Лэтти стала объяснять: «Что-то неладно. Что-то дает людям деньги. Во сне и наяву». Она показала старушке мой шиллинг. «Мой друг утром проснулся, задыхаясь — у него в горле застрял этот шиллинг».
Старая миссис Хэмпсток опустила передник на стол и стала быстро выгружать нарциссы на деревянную столешницу. Потом взяла у Лэтти шиллинг. Посмотрела на него, сощурившись, обнюхала, потерла, послушала (во всяком случае, поднесла к уху) и провела по нему кончиком своего фиолетового языка.
«Он новый, — заключила она. — На нем написано тысяча девятьсот двенадцатый год, но еще вчера его не было и в помине».
Лэтти согласилась: «Я знала, что с ним что-то не так».
Я взглянул на старую миссис Хэмпсток: «А как вы узнали?»
«Хороший вопрос, милок. Главным образом по электронному распаду. Чтобы увидеть электроны, нужно смотреть на вещи пристально. Они махонькие такие, похожи на крохотные улыбки. А нейтроны серые и вроде как хмурные. Эти электроны чуть-чуть улыбистей, чем нужно для тысяча девятьсот двенадцатого года, так что я прошлась по краям букв, по голове старого короля, и грани оказались чуток острей и четче. Даже там, где они сносились, это выглядит словно их нарочно сточили».
«Должно быть, у вас очень хорошее зрение», — заметил я восхищенно. Она вернула мне монету.
«Уже не такое как прежде, но вот доживешь до моих лет, тоже зоркости поубавится». И она громко хохотнула, будто сказала что-то смешное.
«А сколько мне еще жить до этих ваших лет?»
Лэтти глянула на меня, и я с беспокойством подумал, что сказал грубость. Иногда взрослым не нравилось, что их спрашивают про возраст, а иногда нравилось. Мой опыт говорил, что старым людям нравилось. Они гордились своим возрастом. Миссис Уоллери было семьдесят семь, а мистеру Уоллери — восемьдесят девять, и они любили рассказывать, сколько лет им исполнилось.
Старая миссис Хэмпсток подошла к буфету и взяла несколько ярких цветастых ваз. «Еще порядочно, — ответила она. — Я помню, как луна родилась».

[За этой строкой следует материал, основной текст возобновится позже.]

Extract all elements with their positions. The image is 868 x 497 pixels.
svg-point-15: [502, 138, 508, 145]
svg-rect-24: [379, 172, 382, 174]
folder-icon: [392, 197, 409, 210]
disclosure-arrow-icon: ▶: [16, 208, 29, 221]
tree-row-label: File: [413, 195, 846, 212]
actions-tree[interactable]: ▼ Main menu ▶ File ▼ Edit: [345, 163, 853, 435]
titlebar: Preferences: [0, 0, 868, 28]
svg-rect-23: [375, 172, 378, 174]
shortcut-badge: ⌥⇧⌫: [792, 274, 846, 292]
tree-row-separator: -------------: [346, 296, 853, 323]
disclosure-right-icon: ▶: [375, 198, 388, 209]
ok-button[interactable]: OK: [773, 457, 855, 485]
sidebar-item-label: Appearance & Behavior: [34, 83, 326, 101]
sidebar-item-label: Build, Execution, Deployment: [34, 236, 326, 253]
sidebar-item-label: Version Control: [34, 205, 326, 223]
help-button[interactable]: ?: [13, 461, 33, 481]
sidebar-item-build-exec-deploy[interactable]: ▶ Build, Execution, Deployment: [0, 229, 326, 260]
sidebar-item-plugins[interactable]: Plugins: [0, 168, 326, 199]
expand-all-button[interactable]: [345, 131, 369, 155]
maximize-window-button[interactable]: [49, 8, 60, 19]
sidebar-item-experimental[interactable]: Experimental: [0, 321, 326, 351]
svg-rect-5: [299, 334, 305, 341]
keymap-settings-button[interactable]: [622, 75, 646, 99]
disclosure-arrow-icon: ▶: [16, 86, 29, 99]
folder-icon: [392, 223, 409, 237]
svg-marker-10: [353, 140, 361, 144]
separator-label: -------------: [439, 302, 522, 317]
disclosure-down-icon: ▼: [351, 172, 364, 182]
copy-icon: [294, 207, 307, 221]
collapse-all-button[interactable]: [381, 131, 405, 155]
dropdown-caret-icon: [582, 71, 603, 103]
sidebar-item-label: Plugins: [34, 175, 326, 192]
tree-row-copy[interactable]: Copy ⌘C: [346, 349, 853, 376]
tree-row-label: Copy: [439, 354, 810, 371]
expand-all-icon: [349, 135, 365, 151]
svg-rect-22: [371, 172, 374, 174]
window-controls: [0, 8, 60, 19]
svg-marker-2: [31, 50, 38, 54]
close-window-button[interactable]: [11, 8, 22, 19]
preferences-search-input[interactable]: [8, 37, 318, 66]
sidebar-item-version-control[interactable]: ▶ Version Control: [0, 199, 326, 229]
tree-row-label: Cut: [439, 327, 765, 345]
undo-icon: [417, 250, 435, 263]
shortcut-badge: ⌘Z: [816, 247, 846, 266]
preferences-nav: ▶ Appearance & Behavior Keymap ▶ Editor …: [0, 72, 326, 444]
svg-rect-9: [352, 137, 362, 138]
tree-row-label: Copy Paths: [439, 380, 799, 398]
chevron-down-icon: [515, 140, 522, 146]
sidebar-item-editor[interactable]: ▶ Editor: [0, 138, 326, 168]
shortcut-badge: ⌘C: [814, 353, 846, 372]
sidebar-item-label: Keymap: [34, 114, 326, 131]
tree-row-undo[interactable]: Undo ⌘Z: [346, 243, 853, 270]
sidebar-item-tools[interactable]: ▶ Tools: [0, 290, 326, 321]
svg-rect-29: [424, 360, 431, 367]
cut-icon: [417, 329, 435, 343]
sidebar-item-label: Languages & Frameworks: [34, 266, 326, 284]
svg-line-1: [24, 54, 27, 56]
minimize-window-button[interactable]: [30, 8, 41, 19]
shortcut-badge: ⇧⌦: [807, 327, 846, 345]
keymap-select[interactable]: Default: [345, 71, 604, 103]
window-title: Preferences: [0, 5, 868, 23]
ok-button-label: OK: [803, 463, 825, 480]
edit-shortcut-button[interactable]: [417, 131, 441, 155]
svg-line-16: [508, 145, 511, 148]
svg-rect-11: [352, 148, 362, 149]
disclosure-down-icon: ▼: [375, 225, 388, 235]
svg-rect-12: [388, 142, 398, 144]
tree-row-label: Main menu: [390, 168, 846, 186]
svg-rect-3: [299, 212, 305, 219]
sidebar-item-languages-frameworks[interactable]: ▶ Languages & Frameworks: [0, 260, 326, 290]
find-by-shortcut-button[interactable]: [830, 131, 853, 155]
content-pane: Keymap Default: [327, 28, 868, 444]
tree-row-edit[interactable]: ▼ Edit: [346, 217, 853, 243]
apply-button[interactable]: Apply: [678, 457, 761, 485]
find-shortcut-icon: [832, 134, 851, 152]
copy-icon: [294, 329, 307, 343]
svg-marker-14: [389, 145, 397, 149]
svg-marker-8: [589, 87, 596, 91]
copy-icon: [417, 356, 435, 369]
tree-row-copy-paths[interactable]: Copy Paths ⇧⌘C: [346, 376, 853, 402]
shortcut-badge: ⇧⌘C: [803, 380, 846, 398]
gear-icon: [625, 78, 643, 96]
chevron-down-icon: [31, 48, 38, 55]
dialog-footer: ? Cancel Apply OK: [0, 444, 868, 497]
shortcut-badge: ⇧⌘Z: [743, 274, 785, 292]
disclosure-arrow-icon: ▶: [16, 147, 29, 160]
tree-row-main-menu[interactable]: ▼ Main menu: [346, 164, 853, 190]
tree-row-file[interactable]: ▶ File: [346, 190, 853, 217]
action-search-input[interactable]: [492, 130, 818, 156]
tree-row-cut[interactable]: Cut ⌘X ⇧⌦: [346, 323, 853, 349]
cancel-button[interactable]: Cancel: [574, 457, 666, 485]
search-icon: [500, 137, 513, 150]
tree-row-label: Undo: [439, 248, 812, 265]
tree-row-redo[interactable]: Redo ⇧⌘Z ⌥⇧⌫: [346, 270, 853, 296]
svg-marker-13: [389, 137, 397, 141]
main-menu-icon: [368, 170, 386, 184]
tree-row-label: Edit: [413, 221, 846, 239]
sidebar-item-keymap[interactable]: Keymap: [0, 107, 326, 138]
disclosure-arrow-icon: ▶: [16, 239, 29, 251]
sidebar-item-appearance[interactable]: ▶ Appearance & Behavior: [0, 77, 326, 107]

«А она разве не всегда была?»
«Господь с тобой! Ничуть не бывало. Я помню день, когда появилась луна. Мы смотрели на небо — оно тогда было грязно-бурое, закоптелое, в серых разводах, не зеленое и не синее…» Она поставила вазы в раковину и каждую наполнила до половины водой. Потом достала почерневшие кухонные ножницы и принялась обрезать нарциссы, по полдюйма от каждого стебля.
Я снова спросил: «А это точно не призрак того человека? Может, это он нас преследует?»
И девочка, и старая женщина засмеялись, я почувствовал себя дураком. И поспешно извинился: «Простите».
«Привидения не могут ничего создавать, — разъяснила мне Лэтти. — Они даже двигать вещи толком не могут».
Тут старая миссис Хэмпсток сказала ей: «Сходи за матерью. Она стирает». — А затем — мне: «Ты подсобишь мне с нарциссами».
Я помогал ей расставлять цветы по вазам, а она спрашивала моего совета, где их лучше разместить в кухне. Мы ставили вазы туда, куда я говорил, и я чувствовал себя необычайно важным.
В этой кухне среди мебели темного дерева нарциссы стояли как заплатки из солнечного света, добавляя ей яркости. На полу — красная плитка. Стены выбелены известкой.
Старушка подала мне выщербленное блюдце с куском пчелиной соты из улея Хэмпстоков и добавила немного сливок из молочника. Я ел соту ложкой, пережевывая воск, как жвачку, мед растекался во рту, сладкий, клейкий, цветочный.